Monday, May 23, 2011

Lost in Translation

Down the many years I've worked in music retail I've had my fair share of chucklesome customer enquiries. One of my favourites was from a sweet old lady, presumably sent on an errand by a younger person. "Do you have any records by George Thoroughbred & the Disasters?" she asked, to my eternal amusement.

Such funny little episodes help the days go by.

In the Nanaimo music store I work part-time at we have quite a parade of oddball regulars coming in, some of whom I will undoubtedly blog about as and when. One of the more normal customers who pops in from time to time is a pleasant Mexican chap who usually arrives with a cassette containing a snippet of something he's recorded off the radio. As our listening station is a combined CD and cassette player we are able to listen to his excerpts, more often than not identifying the song, all well and good then digging out a corresponding CD to sell him.

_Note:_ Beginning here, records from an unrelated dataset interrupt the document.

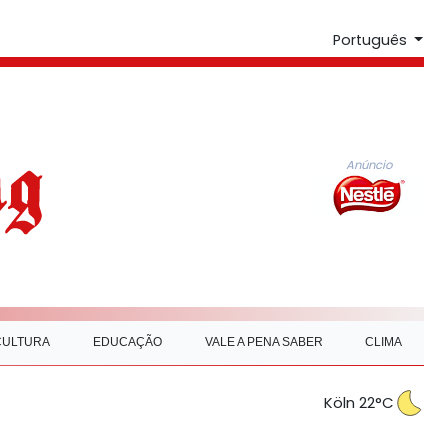
Português
Anúncio
CULTURA
EDUCAÇÃO
VALE A PENA SABER
CLIMA
Köln 22°C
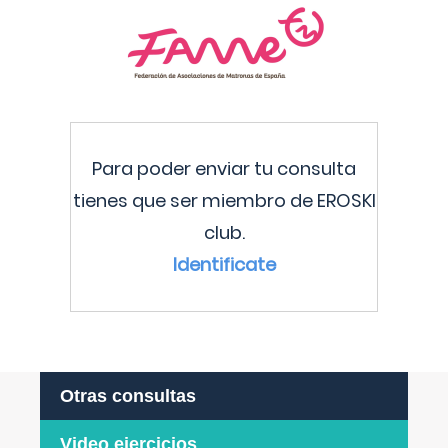
Para poder enviar tu consulta
tienes que ser miembro de EROSKI
club.
Identificate
Otras consultas
Video ejercicios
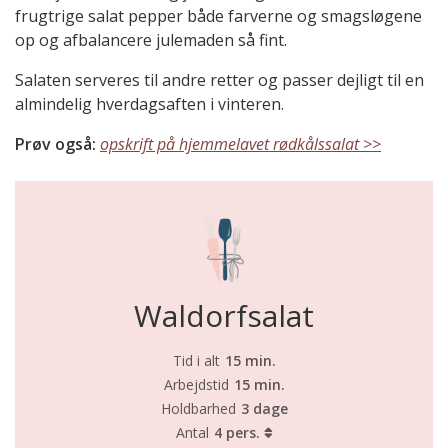
frugtrige salat pepper både farverne og smagsløgene
op og afbalancere julemaden så fint.
Salaten serveres til andre retter og passer dejligt til en
almindelig hverdagsaften i vinteren.
Prøv også:
opskrift på hjemmelavet rødkålssalat >>
Waldorfsalat
Tid i alt
15 min.
Arbejdstid
15 min.
Holdbarhed
3 dage
Antal
4 pers.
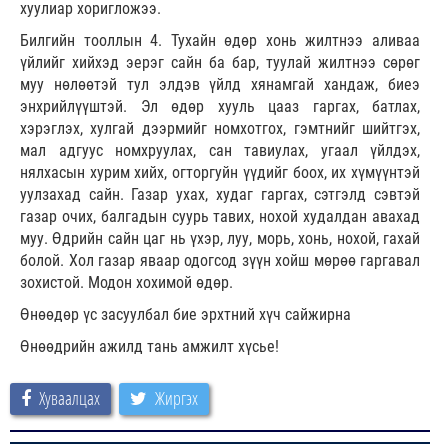
хуулиар хоригложээ.
Билгийн тооллын 4. Тухайн өдөр хонь жилтнээ аливаа
үйлийг хийхэд эерэг сайн ба бар, туулай жилтнээ сөрөг
муу нөлөөтэй тул элдэв үйлд хянамгай хандаж, биеэ
энхрийлүүштэй. Эл өдөр хууль цааз гаргах, батлах,
хэрэглэх, хулгай дээрмийг номхотгох, гэмтнийг шийтгэх,
мал адгуус номхруулах, сан тавиулах, угаал үйлдэх,
нялхасын хурим хийх, огторгуйн үүдийг боох, их хүмүүнтэй
уулзахад сайн. Газар ухах, худаг гаргах, сэтгэлд сэвтэй
газар очих, балгадын суурь тавих, нохой худалдан авахад
муу. Өдрийн сайн цаг нь үхэр, луу, морь, хонь, нохой, гахай
болой. Хол газар яваар одогсод зүүн хойш мөрөө гаргавал
зохистой. Модон хохимой өдөр.
Өнөөдөр үс засуулбал бие эрхтний хүч сайжирна
Өнөөдрийн ажилд тань амжилт хүсье!
Хуваалцах
Жиргэх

A couple of days ago he was in again, but without a tape this time. Instead, he said simply, "Bruce Springsteen," and handed me a small piece of paper. Written on it, in a rather stylish hand, was this:

Come on me

Needless to say, at the very moment I read those three small, innocently delivered words, volcanic juvenile hilarity welled up in me. All I wanted to do was explode with laughter, and keeping it in really hurt. Until he'd left the store I of course had to control myself, somehow managing to serve him with the utmost professionalism, only to regularly dissolve into titters throughout the rest of the day, and many times since.

Although my knowledge of Springsteen's back catalogue is such that I was immediately able to correctly interpret his spectacularly misheard lyric - being "cover me" from the song of the same title on his Born in the U.S.A. album - I was hoping for dear life that it wasn't in fact an entirely separate request. That would not have been an ideal situation, especially as he wasn't really my type. Besides which, I'm not sure my wife would have been too enamoured to learn, when asking how my day at work went, that one transaction involved me emptying my scrotum over an unknown Mexican trucker.

Still, it would have helped the day go by.